Polska nie czuła się jeszcze wtedy stabilnym, pewnym siebie krajem, więc z pewnością mogła mieć obawy co do przyszłości kraju i szans wobec ataków sąsiadów. Wczujmy się w sytuację Polaków. Jeszcze nie tak dawno, mimo że ich nie było na świecie, to wszystkie rodziny tym żyły, bo nie minęło nawet 100 lat, w czasie powstań: listopadowego, styczniowego ginęli ich przodkowie. Nie każdy generał posiadał na tyle dużo odwagi, umiejętności, aby poprowadzić ojczyznę do całkowitego wyzwolenia. Co mogło być dla nich motywacją do walki przed okupantami? Moim zdaniem właśnie twórczość poetów - wieszczów sprzed wieku. Nie będę opisywać tutaj po kolei przebiegu potyczek wojennych z XIX i XX wieku, ale ten, kto jest świadomy przeszłości swojego państwa, odczuwający patriotyzm względem niego, powinien być zorientowany w tym temacie.

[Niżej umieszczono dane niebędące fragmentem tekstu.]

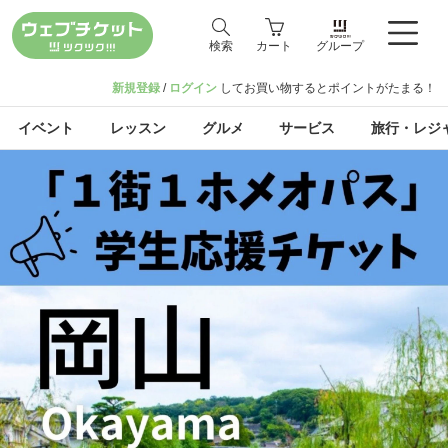
検索
カート
グループ
新規登録
/
ログイン
してお買い物するとポイントがたまる！
イベント
レッスン
グルメ
サービス
旅行・レジ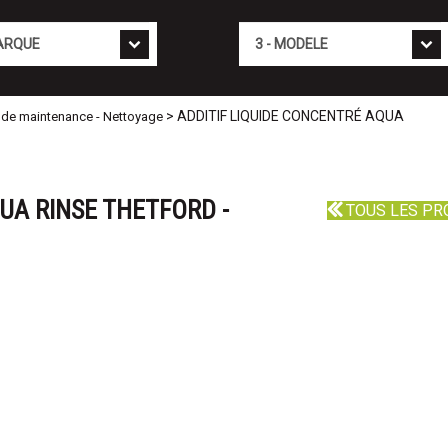
Mod�le
> ADDITIF LIQUIDE CONCENTRÉ AQUA
ts de maintenance - Nettoyage
UA RINSE THETFORD -
TOUS LES PR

Zrywy wielu bitew czy znanego wydarzenia z 1830 roku - powstania listopadowego z bitwami przedstawionymi choćby w "Kamieniach na szaniec". Czego to dowodzi? Odwagi - tak. Poświęcenia - owszem. Determinacji - zgadzam się. Wiar w zwycięstwo - nie można zaprzeczyć. Przede wszystkim jednak pokazuje to ogromne zakorzenienie myśli romantycznej w Polakach.
„Potrzebny był czyn, który by wstrząsnął sumieniem świata”

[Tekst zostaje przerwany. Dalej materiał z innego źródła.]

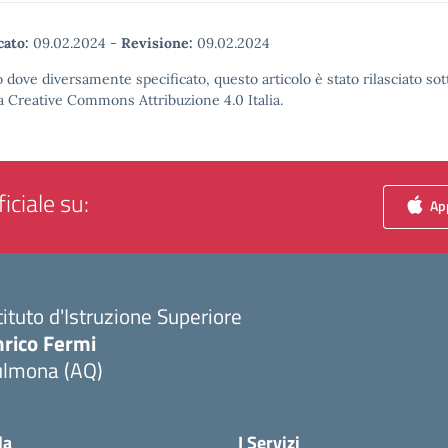
cato:
09.02.2024
-
Revisione:
09.02.2024
 dove diversamente specificato, questo articolo è stato rilasciato sot
a Creative Commons Attribuzione 4.0 Italia.
iciale su:
App
tituto d'Istruzione Superiore
nrico Fermi
ulmona (AQ)
Visita la pagina iniziale della scuola
la
I Servizi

Tak generał Okulicki „Niedźwiadek” tłumaczył konieczność wybuchu powstania warszawskiego – ostatniego romantycznego zrywu, w którym zginęło 200 tysięcy ludzi. Po konferencji w Teheranie Polska znalazła się w sferze wpływów sowieckich, wiadomo było, że alianci nie poprą powstania.

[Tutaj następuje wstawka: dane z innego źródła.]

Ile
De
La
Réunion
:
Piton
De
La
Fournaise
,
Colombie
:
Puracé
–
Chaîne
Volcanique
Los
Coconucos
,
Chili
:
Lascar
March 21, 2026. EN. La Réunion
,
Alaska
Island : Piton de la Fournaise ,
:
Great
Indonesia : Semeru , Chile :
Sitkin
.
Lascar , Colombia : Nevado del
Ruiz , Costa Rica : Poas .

A mimo to ludność Warszawy umierała na oczach świata, aby zamanifestować polskie bohaterstwo.
Mimo że z pozoru gesty romantyczne straciły rację bytu z 1989 rokiem, to przejawy romantyzmu widać w manifestowaniu uczuć patriotycznych czy nerwowych reakcjach na sprawy związane z Rosją.